#### [Work instructions]
Find every line in the records below that contains the word "metal", and copy each such line.

#### [Material shown]
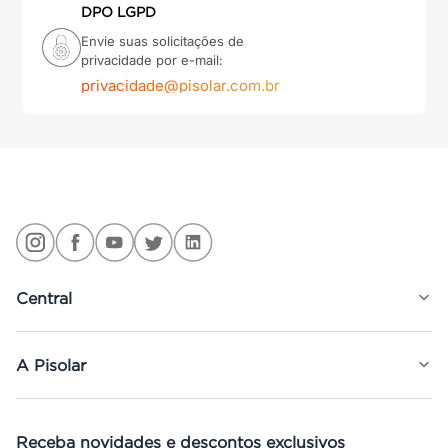
DPO LGPD
Envie suas solicitações de
privacidade por e-mail:
privacidade@pisolar.com.br
Central
A Pisolar
Receba novidades e descontos exclusivos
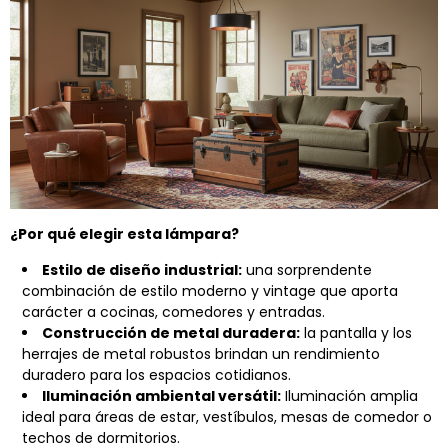
¿Por qué elegir esta lámpara?
Estilo de diseño industrial:
una sorprendente
combinación de estilo moderno y vintage que aporta
carácter a cocinas, comedores y entradas.
Construcción de metal duradera:
la pantalla y los
herrajes de metal robustos brindan un rendimiento
duradero para los espacios cotidianos.
Iluminación ambiental versátil:
Iluminación amplia
ideal para áreas de estar, vestíbulos, mesas de comedor o
techos de dormitorios.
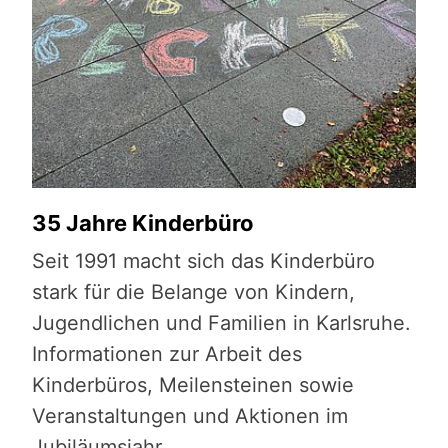
35 Jahre Kinderbüro
Seit 1991 macht sich das Kinderbüro
stark für die Belange von Kindern,
Jugendlichen und Familien in Karlsruhe.
Informationen zur Arbeit des
Kinderbüros, Meilensteinen sowie
Veranstaltungen und Aktionen im
Jubiläumsjahr.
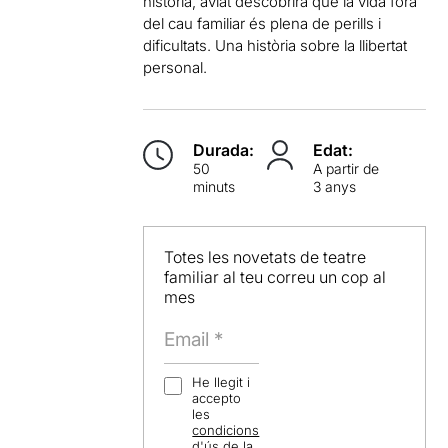
història, aviat descobrirà que la vida fora
del cau familiar és plena de perills i
dificultats. Una història sobre la llibertat
personal.
Durada:
Edat:
50
A partir de
minuts
3 anys
Totes les novetats de teatre
familiar al teu correu un cop al
mes
He llegit i
accepto
les
condicions
d'ús
de la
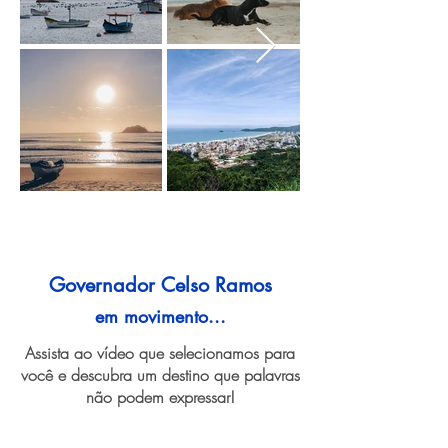
Governador Celso Ramos
em movimento...
Assista ao vídeo que selecionamos para
você e descubra um destino que palavras
não podem expressar!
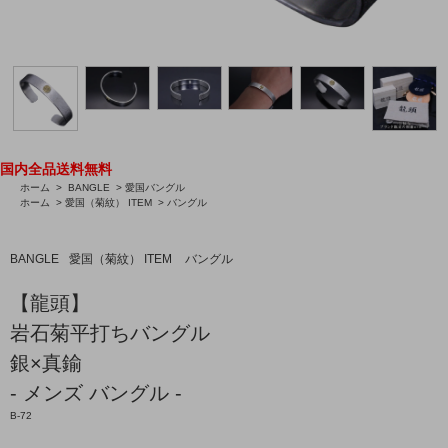
国内全品送料無料
ホーム
>
BANGLE
>
愛国バングル
ホーム
>
愛国（菊紋） ITEM
>
バングル
BANGLE
愛国（菊紋） ITEM
バングル
【龍頭】
岩石菊平打ちバングル
銀×真鍮
- メンズ バングル -
B-72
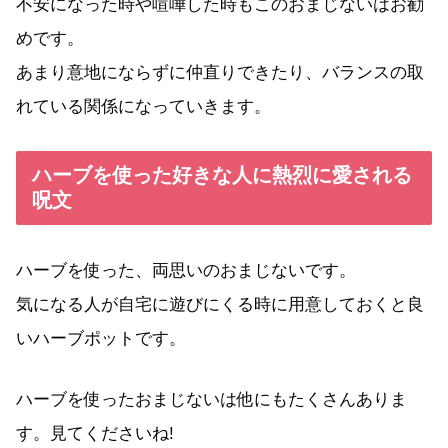
不安になった時や喧嘩した時もこのおまじないはお勧
めです。
あまり意地にならずに仲直りできたり、バランスの取
れている関係になっていきます。
ハーブを使った好きな人に熱烈に愛される
呪文
ハーブを使った、両思いのおまじないです。
気になる人が自宅に遊びにくる時に用意しておくと良
いハーブポットです。
ハーブを使ったおまじないは他にもたくさんありま
す。見てくださいね!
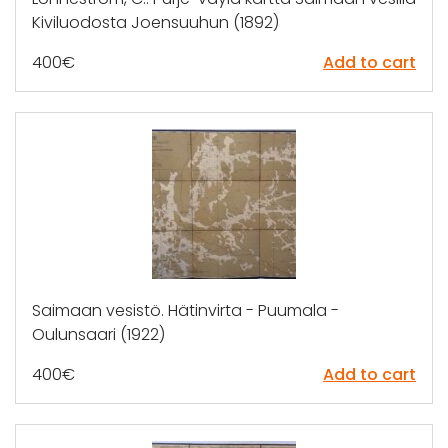
Kiviluodosta Joensuuhun (1892)
400
€
Add to cart
Saimaan vesistö. Hätinvirta - Puumala -
Oulunsaari (1922)
400
€
Add to cart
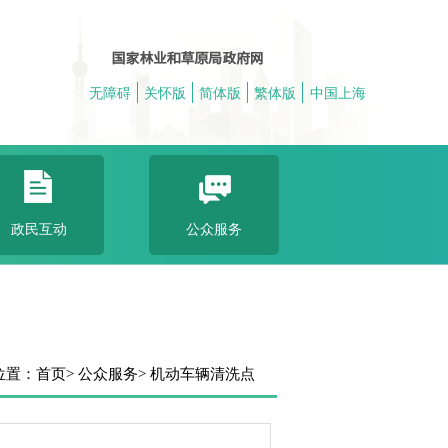
无障碍
关怀版
简体版
繁体版
中国上海
政民互动
公众服务
位置：
首页
> 公众服务
> 机动车辆清洗点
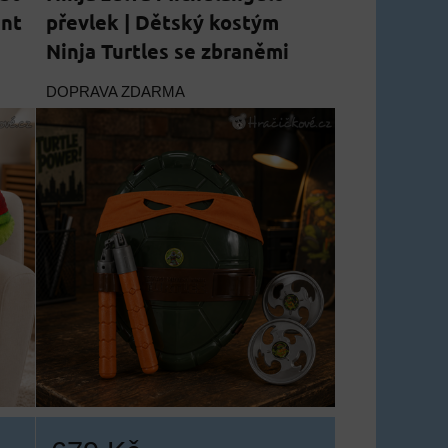
ant
převlek | Dětský kostým
Ninja Turtles se zbraněmi
DOPRAVA ZDARMA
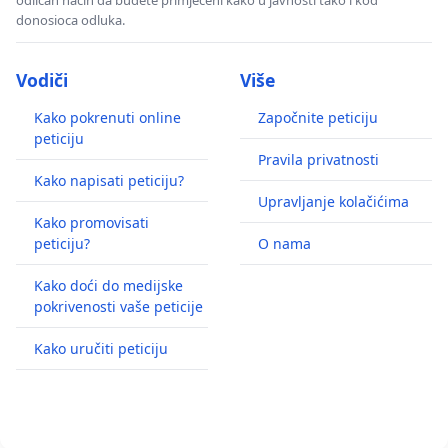
odličan način da budete primjećeni kako u javnosti tako i kod
donosioca odluka.
Vodiči
Više
Kako pokrenuti online
Započnite peticiju
peticiju
Pravila privatnosti
Kako napisati peticiju?
Upravljanje kolačićima
Kako promovisati
peticiju?
O nama
Kako doći do medijske
pokrivenosti vaše peticije
Kako uručiti peticiju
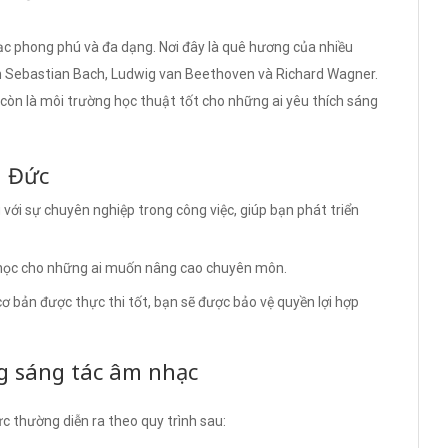
ạc phong phú và đa dạng. Nơi đây là quê hương của nhiều
ann Sebastian Bach, Ludwig van Beethoven và Richard Wagner.
 còn là môi trường học thuật tốt cho những ai yêu thích sáng
i Đức
 với sự chuyên nghiệp trong công việc, giúp bạn phát triển
 học cho những ai muốn nâng cao chuyên môn.
cơ bản được thực thi tốt, bạn sẽ được bảo vệ quyền lợi hợp
ng sáng tác âm nhạc
 thường diễn ra theo quy trình sau:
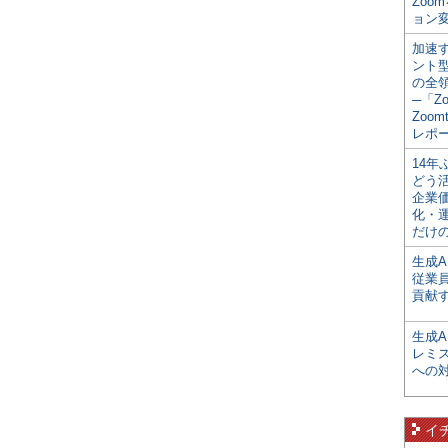
Zoo
ョン変
加速す
ント
の全
─「Z
Zoomt
レポ
14
どう
企業
化・
だけの
生成A
従業
貢献す
生成
レミ
への
イ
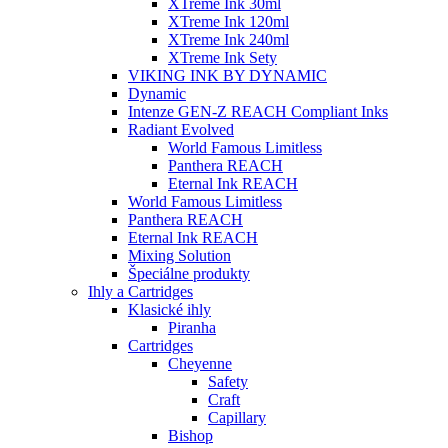
XTreme Ink 30ml
XTreme Ink 120ml
XTreme Ink 240ml
XTreme Ink Sety
VIKING INK BY DYNAMIC
Dynamic
Intenze GEN-Z REACH Compliant Inks
Radiant Evolved
World Famous Limitless
Panthera REACH
Eternal Ink REACH
World Famous Limitless
Panthera REACH
Eternal Ink REACH
Mixing Solution
Špeciálne produkty
Ihly a Cartridges
Klasické ihly
Piranha
Cartridges
Cheyenne
Safety
Craft
Capillary
Bishop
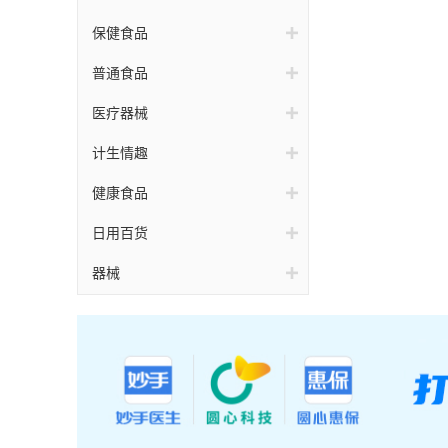
保健食品
普通食品
医疗器械
计生情趣
健康食品
日用百货
器械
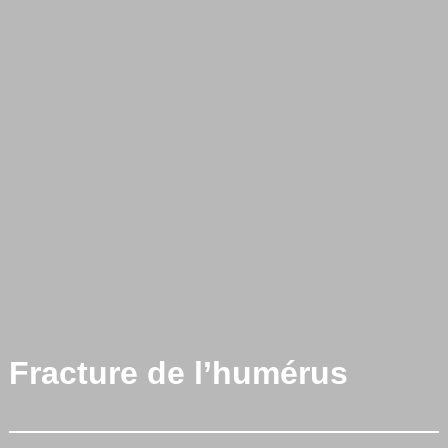
Fracture de l’humérus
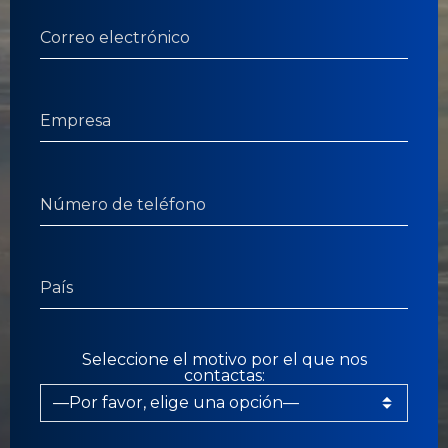
Seleccione el motivo por el que nos
contactas:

#### [Answer for the task]
Construcción de metal duradera:
herrajes de metal robustos brindan un rendimiento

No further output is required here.